When you are ready to start looking for your next investment property, you will most likely also be ready to start evaluating loan options for the purchase.
Whether you use a mortgage broker or not, it is still useful to research what possible loans will be available for your purpose.
It’s also wise to have your finance organised before making offers on a property. If you already have a few properties with loans, you may be comfortable with sticking to your existing lender, especially if they already know your financial situation and can offer up the finance easily.
But if not, here are some things to consider when looking at the large variety of finance options out there.
This is the most important factor that people look at when shopping around for a loan. The interest rate will ultimately determine how much your repayments are going to be.
Interest rates can vary by 1 or 2% between lenders, but are often not too different between the major banks for equivalent loan products.
If you can save 0.5% on your interest rate and your loan is for $300,000, then that is a saving of $1,500 per year in interest.
You can also negotiate on interest rates, never assume that the advertised rate is static. Some things you can use to negotiate a lower rate are:
- Larger than normal deposit
- High surplus of income, showing you can easily make repayments (and are therefore less risky)
- Higher than average loan amount (you should be able to negotiate a discount on loans over $1 million)
- The lender next door is offering a better rate, so it doesn’t hurt to mention that too
Loan Term and Repayments
Most people purchasing a home to live in will want to have their loan over 25 to 30 years so that the repayments are kept at a manageable amount. Keep in mind that the longer the term, the more interest you will pay in total over that term.
For investment purposes, you may want a shorter term. When you start looking at short term loans of less than 2 years, that is where you may get some resistance from lenders.
This is because they may not deem it profitable to hold a loan for that short a time. Typically very short term loans are used for bridging finance or development projects.
Loan to Value Ratio
The LVR basically determines how much deposit you will need to provide in order to get the finance. If you have a 10% deposit, you should not have too many problems securing an investment loan. But if you have less than 10%, you may need to seek out other lenders that offer 95% or better.
It is always better to have a bigger deposit to help reduce exposure, and since your loan will be smaller, so will the interest payments.
Find out more about Loan Value Ratio here.
Exit fees are penalty fees issued to borrowers when they want to exit their mortgage before a pre-defined period. Banks implement these to help discourage customers from refinancing to a different lender.
I personally think these fees are terrible and have had to pay them myself when I sold an investment property a couple of years ago. Even though I had held the loan for close to 5 years, I was still charged with an exit fee.
These fees will be charged, even if you just want to sell (and not refinance) so you are penalised just for cashing in your profits.
Fortunately, the Australian government is currently pushing to have these fees abolished which will make switching lenders much easier.
You may also want to investigate any other fees such as loan setup and ongoing account keeping fees.
A final element to consider is if the lender has good customer service.
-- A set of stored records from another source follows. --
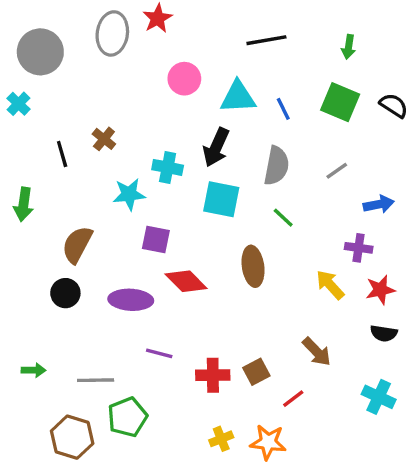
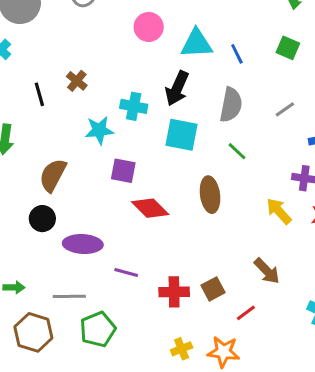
green square: (340, 102) -> (288, 48), size x0.7
purple ellipse: (131, 300) -> (83, 244), moved
brown hexagon: (72, 437) -> (33, 332), moved

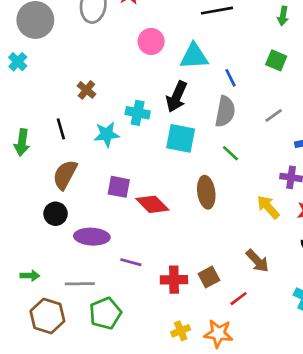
blue line: (237, 54) -> (230, 78), moved
black line: (39, 94) -> (61, 129), moved
purple square: (123, 171) -> (119, 187), moved

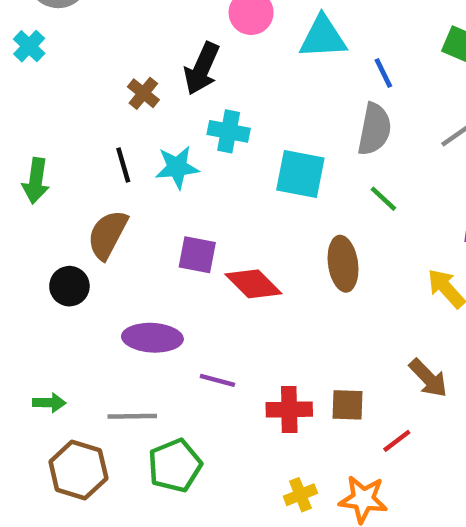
black arrow: (177, 97) -> (202, 69), moved
black line: (61, 129) -> (123, 165), moved
black circle: (56, 214) -> (69, 286), moved
brown square: (209, 277) -> (348, 405), turned 30

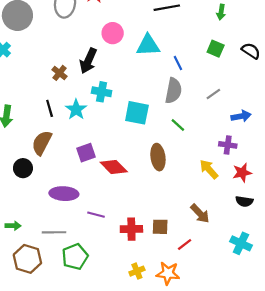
cyan star: (177, 167) -> (76, 109), turned -30
purple square: (197, 255) -> (86, 153), turned -30

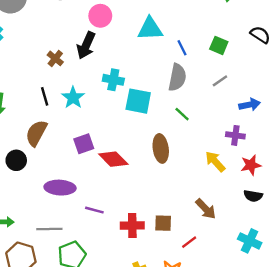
pink circle: (113, 33) -> (100, 16), moved
green square: (216, 49) -> (219, 45), moved
cyan cross: (102, 92) -> (113, 80), moved

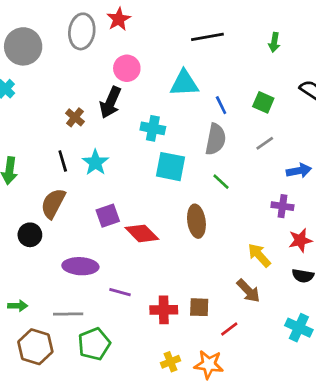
cyan cross: (113, 80) -> (153, 128), moved
yellow arrow: (215, 162) -> (259, 255), moved

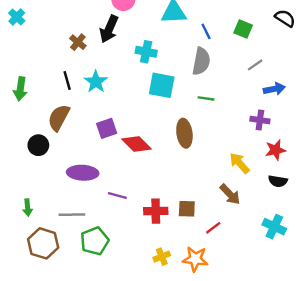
gray line: (265, 143) -> (255, 65), moved
green line: (221, 182) -> (206, 98), turned -35
green arrow: (18, 306) -> (28, 207), turned 84

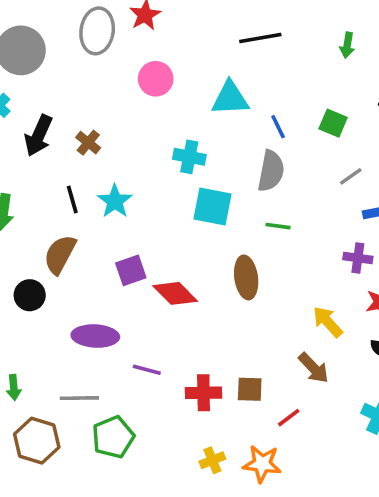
black arrow: (109, 29) -> (39, 136), moved

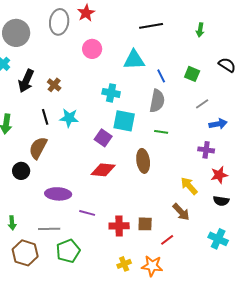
cyan star: (115, 201) -> (69, 118), turned -30
purple square: (131, 270) -> (103, 138), moved, turned -36
red diamond: (175, 293) -> (103, 170), turned -40

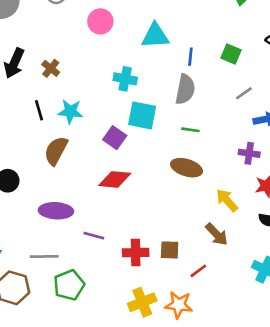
blue line: (161, 76) -> (190, 57), turned 32
brown semicircle: (38, 148) -> (56, 151), moved
brown ellipse: (143, 161) -> (187, 168), moved, turned -65
yellow cross: (124, 264) -> (142, 302), size x1.5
This is not major, but if you are dealing with the lender directly and not through a mortgage broker, you will want to be fairly confident that your issues will be addressed in a timely manner.
Especially when it comes time to sign off on the finance under a property contract, you will want proper and quick communication from your loan provider.
A lot of banking is done online these days, so face to face service may not be too much of a priority, but it can be frustrating when you call about a small issue and they take days to get back to you (believe me, it happens).
The world of mortgage finance can be complex and time consuming, but if you put in the time now to get a good deal, it will save you money in the future.